#### Provided records
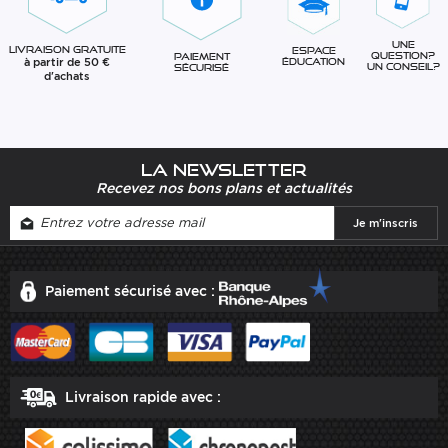
Une
Livraison gratuite
Espace
question?
Paiement
à partir de 50 €
éducation
Un conseil?
sécurisé
d'achats
La newsletter
Recevez nos bons plans et actualités
Paiement sécurisé avec :
Livraison rapide avec :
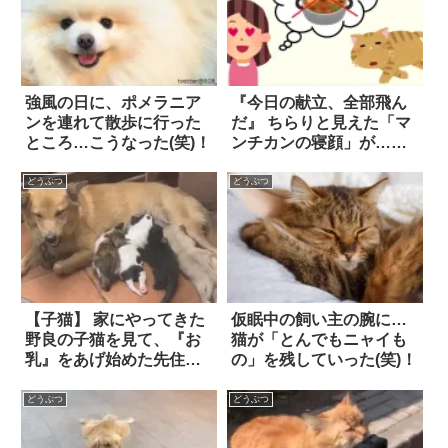
強風の日に、ポメラニア
『今日の献立、全部飛ん
ンを連れて散歩に行った
だ』 ちらりと見えた「マ
ところ…こうなった(笑)！
ンチカンの寝顔」が…破
壊力バツグンすぎて、何
も手につかない！！
どうぶつ
どうぶつ
【子猫】 家にやってきた
仮眠中の飼い主の腕に…
野良の子猫を見て、『お
猫が「とんでもニャイも
乳』をあげ始めた先住
の」を残していった(笑)！
犬。種族を超えた愛情に
ホッコリ！！
どうぶつ
どうぶつ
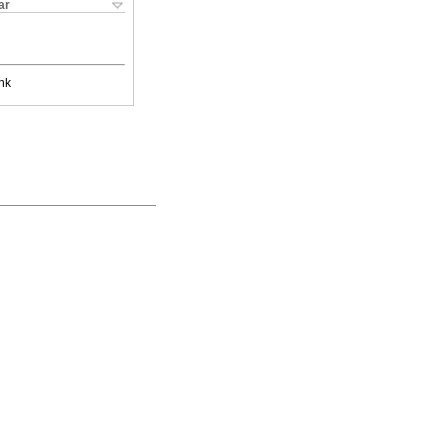
ar
nk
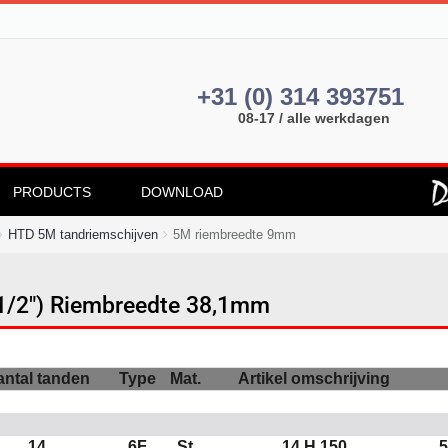
+31 (0) 314 393751
08-17 / alle werkdagen
PRODUCTS
DOWNLOAD
HTD 5M tandriemschijven
5M riembreedte 9mm
1/2") Riembreedte 38,1mm
ntal tanden
Type
Mat.
Artikel omschrijving
14
6F
St
14 H 150
5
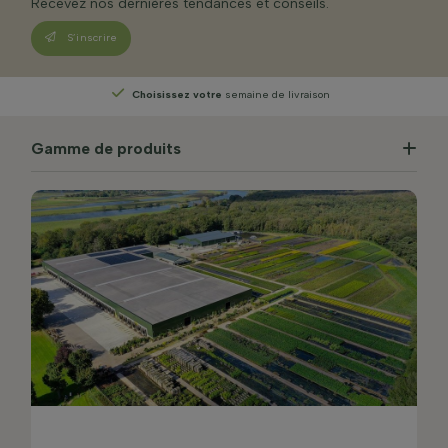
Recevez nos dernières tendances et conseils.
S’inscrire
Choisissez votre
semaine de livraison
Gamme de produits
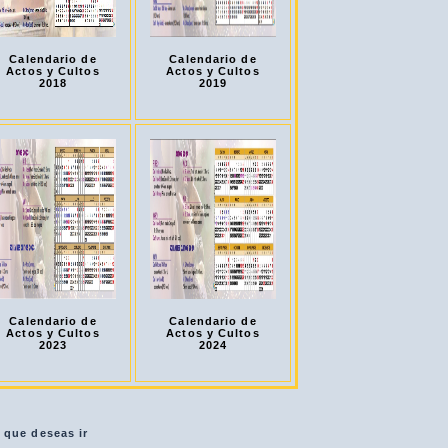
Calendario de
Calendario de
Actos y Cultos
Actos y Cultos
2018
2019
Calendario de
Calendario de
Actos y Cultos
Actos y Cultos
2023
2024
a que deseas ir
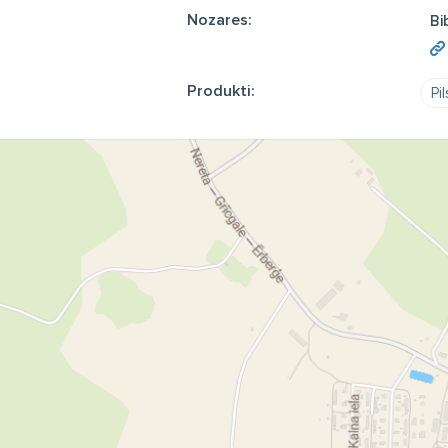
Nozares:
Bi
Produkti:
Pi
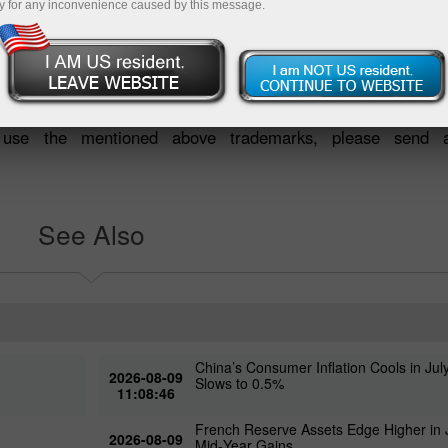
y for any inconvenience caused by this message.
Group are protected by the trademark, copyright and intel
e are convinced that it contributes to developing the company
o use the mentioned above trademarks, please send
See Also
China’s Consumer Inflation Cools in Jul
2026-08-09
Slows to 0.5%
11:08:46
French Reserve Assets Edge Higher in J
2026-08-09
Mid‑Year Gains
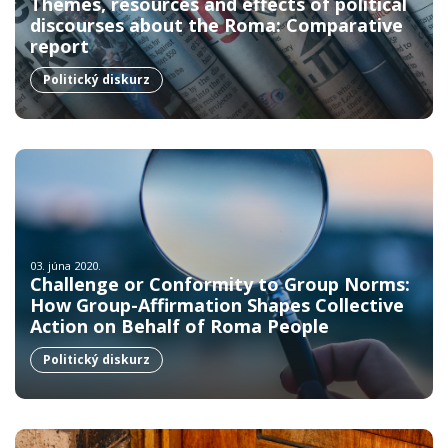
Themes, resources and effects of political
discourses about the Roma: Comparative
report
Politický diskurz
03. júna 2020.
Challenge or Conformity to Group Norms:
How Group-Affirmation Shapes Collective
Action on Behalf of Roma People
Politický diskurz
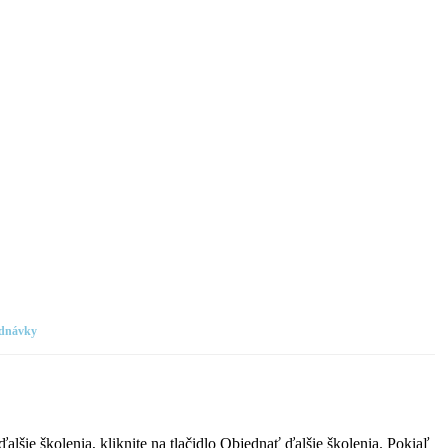
ednávky
šie školenia, kliknite na tlačidlo Objednať ďalšie školenia. Pokiaľ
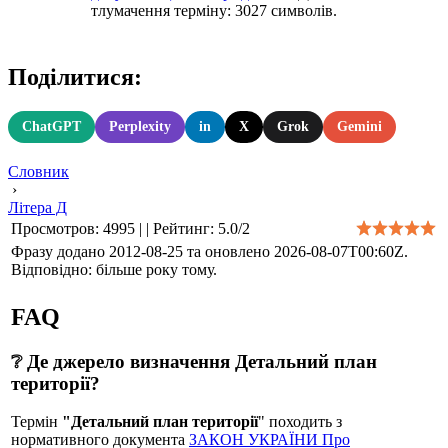
тлумачення терміну: 3027 символів.
Поділитися:
ChatGPT
Perplexity
in
X
Grok
Gemini
Словник
›
Літера Д
Просмотров
:
4995
|
|
Рейтинг
:
5.0
/
2
Фразу додано 2012-08-25 та оновлено
2026-08-07T00:60Z
.
Відповідно: більше року тому.
FAQ
❔ Де джерело визначення Детальний план
території?
Термін
"Детальний план території
" походить з
нормативного документа
ЗАКОН УКРАЇНИ Про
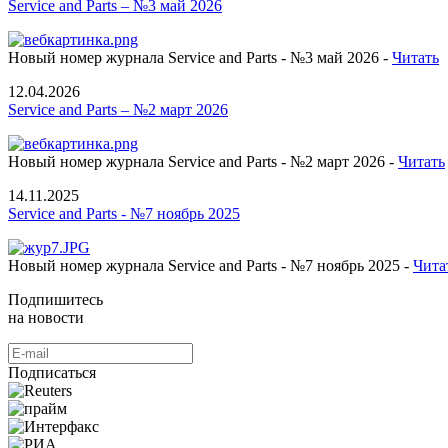
Service and Parts – №3 май 2026
Новый номер журнала Service and Parts - №3 май 2026 -
Читать
12.04.2026
Service and Parts – №2 март 2026
Новый номер журнала Service and Parts - №2 март 2026 -
Читать
14.11.2025
Service and Parts - №7 ноябрь 2025
Новый номер журнала Service and Parts - №7 ноябрь 2025 -
Чита
Подпишитесь
на новости
Подписаться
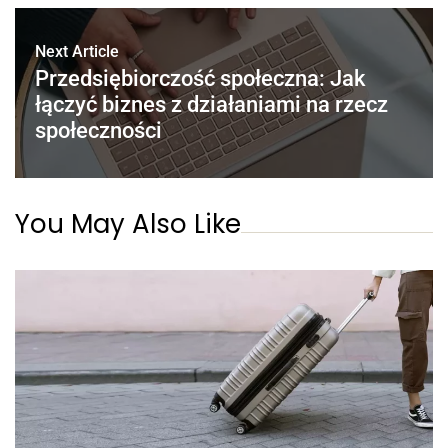
Next Article
Przedsiębiorczość społeczna: Jak
łączyć biznes z działaniami na rzecz
społeczności
You May Also Like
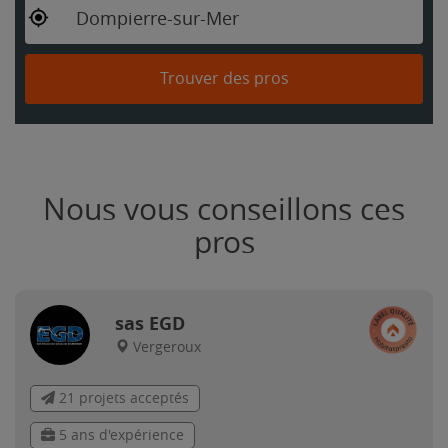
Dompierre-sur-Mer
Trouver des pros
Nous vous conseillons ces
pros
sas EGD
Vergeroux
21 projets acceptés
5 ans d'expérience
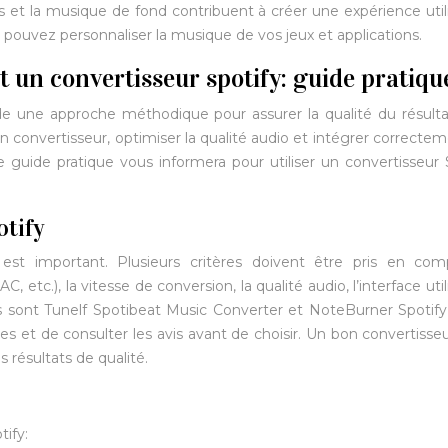
s et la musique de fond contribuent à créer une expérience util
us pouvez personnaliser la musique de vos jeux et applications.
 un convertisseur spotify: guide pratiqu
nde une approche méthodique pour assurer la qualité du résulta
on convertisseur, optimiser la qualité audio et intégrer correctem
Ce guide pratique vous informera pour utiliser un convertisseur 
otify
est important. Plusieurs critères doivent être pris en com
etc.), la vitesse de conversion, la qualité audio, l’interface util
rs sont Tunelf Spotibeat Music Converter et NoteBurner Spotif
hes et de consulter les avis avant de choisir. Un bon convertisse
 résultats de qualité.
tify:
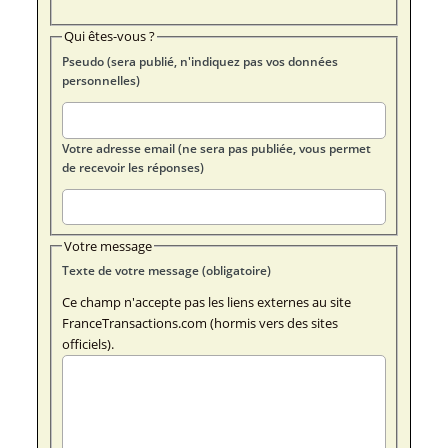
Qui êtes-vous ?
Pseudo (sera publié, n'indiquez pas vos données
personnelles)
Votre adresse email (ne sera pas publiée, vous permet
de recevoir les réponses)
Votre message
Texte de votre message (obligatoire)
Ce champ n'accepte pas les liens externes au site
FranceTransactions.com (hormis vers des sites
officiels).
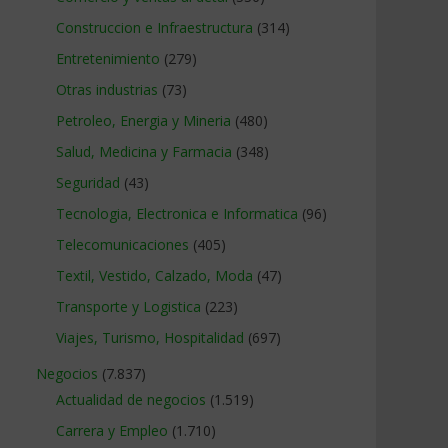
Construccion e Infraestructura
(314)
Entretenimiento
(279)
Otras industrias
(73)
Petroleo, Energia y Mineria
(480)
Salud, Medicina y Farmacia
(348)
Seguridad
(43)
Tecnologia, Electronica e Informatica
(96)
Telecomunicaciones
(405)
Textil, Vestido, Calzado, Moda
(47)
Transporte y Logistica
(223)
Viajes, Turismo, Hospitalidad
(697)
Negocios
(7.837)
Actualidad de negocios
(1.519)
Carrera y Empleo
(1.710)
########
Pictures are to be left out; the rest of the listing should be printed exactly.

__Expected answer__:
Une
Livraison gratuite
Espace
question?
Paiement
à partir de 50 €
éducation
Un conseil?
sécurisé
d'achats
La newsletter
Recevez nos bons plans et actualités
Paiement sécurisé avec :
Livraison rapide avec :
強風の日に、ポメラニア
『今日の献立、全部飛ん
ンを連れて散歩に行った
だ』 ちらりと見えた「マ
ところ…こうなった(笑)！
ンチカンの寝顔」が…破
壊力バツグンすぎて、何
も手につかない！！
どうぶつ
どうぶつ
【子猫】 家にやってきた
仮眠中の飼い主の腕に…
野良の子猫を見て、『お
猫が「とんでもニャイも
乳』をあげ始めた先住
の」を残していった(笑)！
犬。種族を超えた愛情に
ホッコリ！！
どうぶつ
どうぶつ
ar
nk
+31 (0) 314 393751
08-17 / alle werkdagen
PRODUCTS
DOWNLOAD
HTD 5M tandriemschijven
5M riembreedte 9mm
1/2") Riembreedte 38,1mm
ntal tanden
Type
Mat.
Artikel omschrijving
14
6F
St
14 H 150
5
Recevez nos dernières tendances et conseils.
S’inscrire
Choisissez votre
semaine de livraison
Gamme de produits
Calendario de
Calendario de
Actos y Cultos
Actos y Cultos
2018
2019
Calendario de
Calendario de
Actos y Cultos
Actos y Cultos
2023
2024
a que deseas ir
Nozares:
Bi
Produkti:
Pi
y for any inconvenience caused by this message.
Group are protected by the trademark, copyright and intel
e are convinced that it contributes to developing the company
o use the mentioned above trademarks, please send
See Also
China’s Consumer Inflation Cools in Jul
2026-08-09
Slows to 0.5%
11:08:46
French Reserve Assets Edge Higher in J
2026-08-09
Mid‑Year Gains
Themes, resources and effects of political
discourses about the Roma: Comparative
report
Politický diskurz
03. júna 2020.
Challenge or Conformity to Group Norms:
How Group-Affirmation Shapes Collective
Action on Behalf of Roma People
Politický diskurz
ednávky
šie školenia, kliknite na tlačidlo Objednať ďalšie školenia. Pokiaľ
тлумачення терміну: 3027 символів.
Поділитися:
ChatGPT
Perplexity
in
X
Grok
Gemini
Словник
›
Літера Д
Просмотров
:
4995
|
|
Рейтинг
:
5.0
/
2
Фразу додано 2012-08-25 та оновлено
2026-08-07T00:60Z
.
Відповідно: більше року тому.
FAQ
❔ Де джерело визначення Детальний план
території?
Термін
"Детальний план території
" походить з
нормативного документа
ЗАКОН УКРАЇНИ Про
Service and Parts – №3 май 2026
Новый номер журнала Service and Parts - №3 май 2026 -
Читать
12.04.2026
Service and Parts – №2 март 2026
Новый номер журнала Service and Parts - №2 март 2026 -
Читать
14.11.2025
Service and Parts - №7 ноябрь 2025
Новый номер журнала Service and Parts - №7 ноябрь 2025 -
Чита
Подпишитесь
на новости
Подписаться
Next Article
Przedsiębiorczość społeczna: Jak
łączyć biznes z działaniami na rzecz
społeczności
You May Also Like
Dompierre-sur-Mer
Trouver des pros
Nous vous conseillons ces
pros
sas EGD
Vergeroux
21 projets acceptés
5 ans d'expérience
s et la musique de fond contribuent à créer une expérience util
us pouvez personnaliser la musique de vos jeux et applications.
 un convertisseur spotify: guide pratiqu
nde une approche méthodique pour assurer la qualité du résulta
on convertisseur, optimiser la qualité audio et intégrer correctem
Ce guide pratique vous informera pour utiliser un convertisseur 
otify
est important. Plusieurs critères doivent être pris en com
etc.), la vitesse de conversion, la qualité audio, l’interface util
rs sont Tunelf Spotibeat Music Converter et NoteBurner Spotif
hes et de consulter les avis avant de choisir. Un bon convertisse
 résultats de qualité.
tify:
Qui êtes-vous ?
Pseudo (sera publié, n'indiquez pas vos données
personnelles)
Votre adresse email (ne sera pas publiée, vous permet
de recevoir les réponses)
Votre message
Texte de votre message (obligatoire)
Ce champ n'accepte pas les liens externes au site
FranceTransactions.com (hormis vers des sites
officiels).
Construccion e Infraestructura
(314)
Entretenimiento
(279)
Otras industrias
(73)
Petroleo, Energia y Mineria
(480)
Salud, Medicina y Farmacia
(348)
Seguridad
(43)
Tecnologia, Electronica e Informatica
(96)
Telecomunicaciones
(405)
Textil, Vestido, Calzado, Moda
(47)
Transporte y Logistica
(223)
Viajes, Turismo, Hospitalidad
(697)
Negocios
(7.837)
Actualidad de negocios
(1.519)
Carrera y Empleo
(1.710)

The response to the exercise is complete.